Duopoly concerns in telecom

Updated on: Dec 05, 2021

NEW DELHI, 22/06/2012: Telecom towers over a building in New Delhi even as State-owned Power Grid Corporation of India Ltd (PGCIL) has put its plan to lease 200,000 of its transmission towers to the telecom sector on hold, reflecting the Indian telecom sector losing its sheen. In the initial phase, the public sector unit (PSU) had plans to expand its telecom business by leasing out 15,000 transmission towers to firms such as Bharti Airtel Ltd, Vodafone India Ltd and Bharat Sanchar Nigam Ltd. However, it has only leased out 800 towers in States such as Punjab, Himachal Pradesh and Jammu and Kashmir. Photo: V.V. Krishnan | Photo Credit: KRISHNAN VV

Our telecom market is big enough for existing majors to thrive, making data accessible

India’s telecom market is on the brink of becoming a duopoly with two of the four major operators struggling to stay afloat. While Bharat Sanchar Nigam Ltd (market share of 10 per cent in the wireless segment, including MTNL) is in such a dire situation that it cannot even pay salaries to its employees, Vodafone Idea (market share of about 25 per cent but falling rapidly) is fast running out of cash, raising concerns about its survival. Affordable telecom services are crucial to ensure equitable access to data — online educational resources, general information, health services, consumer goods and other services. India’s telecom market over the years has been intensely competitive, ensuring that consumers got good deals on tariffs.

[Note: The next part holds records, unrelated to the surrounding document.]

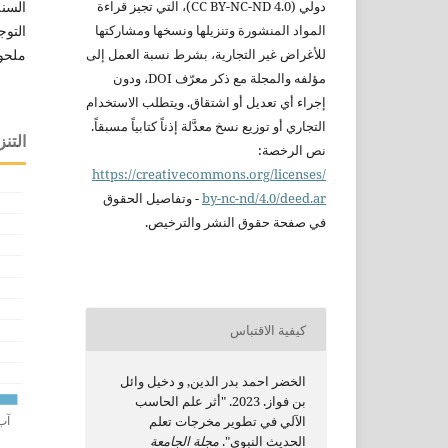
السنة
دولي
(CC BY-NC-ND 4.0)،
التي تجيز قراءة
التوج
المواد المنشورة
وتنزيلها ونسخها ومشاركتها
ملحو
للأغراض غير التجارية،
بشرط نسبة العمل إلى
مؤلفه والمجلة مع ذكر
معرّف DOI، ودون
إجراء أي تعديل أو
اشتقاق. ويتطلب
الاستخدام
التجاري أو
توزيع نسخ معدَّلة
إذناً كتابياً
مسبقاً.
التنز
نص الرخصة:
https://creativecommons.org/licenses/
nc-nd/4.0/deed.ar
by-
-
وتفاصيل الحقوق
في صفحة
حقوق النشر
والترخيص.
كيفية الاقتباس
الخضر احمد بدر الدين, و دخيل وائل
بن فواز. 2023. "أثر علم الحاسب
الآلي في تطوير مخرجات تعلم
الحديث النبوي".
مجلة الجامعة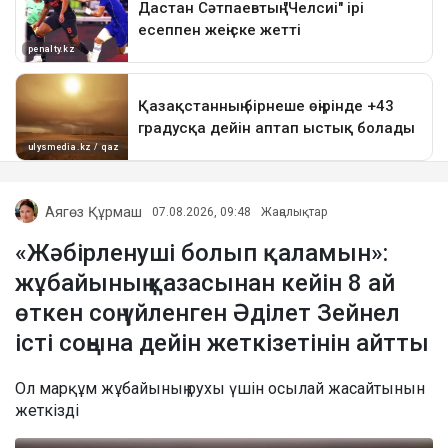
Аягөз Құрмаш
07.08.2026, 09:48
Жаңалықтар
«Жәбірленуші болып қаламын»:
жұбайының қазасынан кейін 8 ай
өткен соң үйленген Әділет Зейнел
істі соңына дейін жеткізетінін айтты
Ол марқұм жұбайының рухы үшін осылай жасайтынын
жеткізді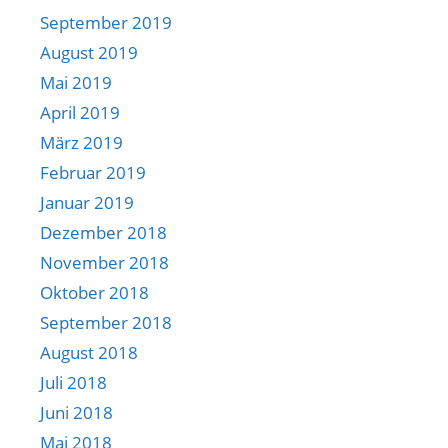
September 2019
August 2019
Mai 2019
April 2019
März 2019
Februar 2019
Januar 2019
Dezember 2018
November 2018
Oktober 2018
September 2018
August 2018
Juli 2018
Juni 2018
Mai 2018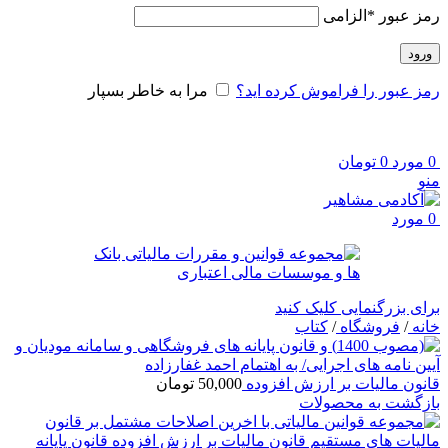
رمز عبور
*
الزامی
ورود
رمز عبور را فراموش کرده اید؟
مرا به خاطر بسپار
0
مورد
0
تومان
منو
0
مورد
برای بزرگنمایی کلیک کنید
خانه
/
فروشگاه
/
کتاب
قانون مالیات بر ارزش افزوده
50,000
تومان
بازگشت به محصولات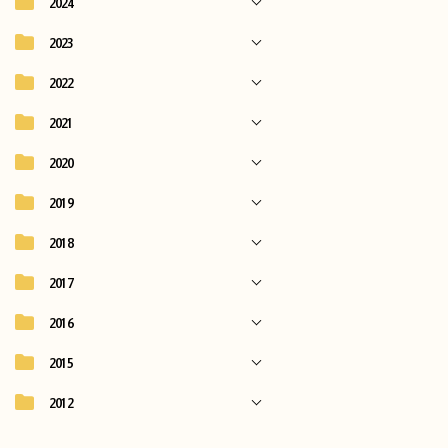
2024
2023
2022
2021
2020
2019
2018
2017
2016
2015
2012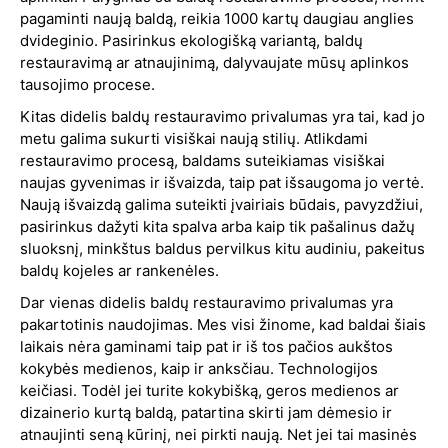
pagaminti naują baldą, reikia 1000 kartų daugiau anglies
dvideginio. Pasirinkus ekologišką variantą, baldų
restauravimą ar atnaujinimą, dalyvaujate mūsų aplinkos
tausojimo procese.
Kitas didelis baldų restauravimo privalumas yra tai, kad jo
metu galima sukurti visiškai naują stilių. Atlikdami
restauravimo procesą, baldams suteikiamas visiškai
naujas gyvenimas ir išvaizda, taip pat išsaugoma jo vertė.
Naują išvaizdą galima suteikti įvairiais būdais, pavyzdžiui,
pasirinkus dažyti kita spalva arba kaip tik pašalinus dažų
sluoksnį, minkštus baldus pervilkus kitu audiniu, pakeitus
baldų kojeles ar rankenėles.
Dar vienas didelis baldų restauravimo privalumas yra
pakartotinis naudojimas. Mes visi žinome, kad baldai šiais
laikais nėra gaminami taip pat ir iš tos pačios aukštos
kokybės medienos, kaip ir anksčiau. Technologijos
keičiasi. Todėl jei turite kokybišką, geros medienos ar
dizainerio kurtą baldą, patartina skirti jam dėmesio ir
atnaujinti seną kūrinį, nei pirkti naują. Net jei tai masinės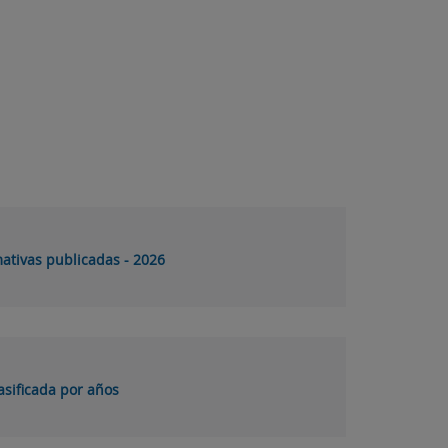
ativas publicadas - 2026
asificada por años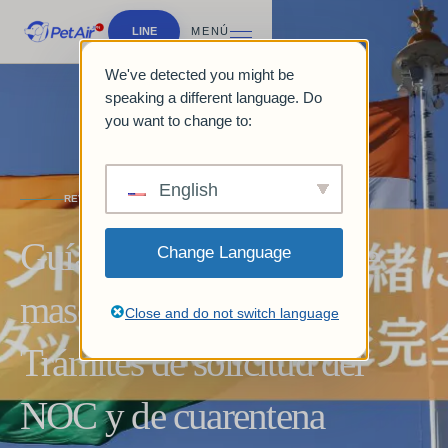
LINE
MENÚ
We've detected you might be
speaking a different language. Do
you want to change to:
English
REVISTA Y GUÍAS
Guía para el transporte de
Change Language
mascotas a la India |
Close and do not switch language
Trámites de solicitud del
NOC y de cuarentena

Now, consumers have limited options with Reliance Jio and Airtel cornering two-thirds (a rising figure) of the telecom market. As a result, tariffs have increased by 15-20 per cent over the last year. Debt-strapped Vodafone Idea has been losing over a million users every month on average as it had to shut down thousands of cell sites across the country. It is caught in a negative spiral: in the absence of a material rise in its operating cash flows, the operator does not have the ability to make sufficient network investments and retain consumers. The company has a debt of over ₹1 lakh crore and had declared losses of nearly ₹7,000 crore in the fourth quarter of 2020-21. The company has been trying for external funding for over a year without much success. Given the legal complications around selling of spectrum, existing promoters’ unwillingness to pump in more equity, pending AGR dues, and the ongoing tax dispute with the Centre, it is unlikely that any investor would want to invest in the operator.

In this context, the Centre must take four steps to ensure that the telecom market does not become a duopoly. First, bring down levies and taxes on telecom companies. Telecom companies pay nearly 30 per cent of their revenues to the Centre in addition to the upfront spectrum fees after each round of auction. The concept of revenue share, which was introduced in 1999 when the spectrum was given on subscriber-based criteria, should be done away with. Second, appoint a credible, independent management to run BSNL. The once-dominant public sector company has been reduced to a mere footnote, thanks to years of bureaucratic inefficiencies in decision making. Third, all operators should be given a one-year moratorium on AGR payments so that cash generated from operations can be invested back into rolling out much-needed broadband infrastructure. Finally, reduce the spectrum price for the next round of auction to keep services affordable. This would ensure that the consumers will benefit from competitive intensity in the market. India is expected to have over 900 million active internet users by 2023, up from 700 million now. It is a large enough market for three private players and one public sector company.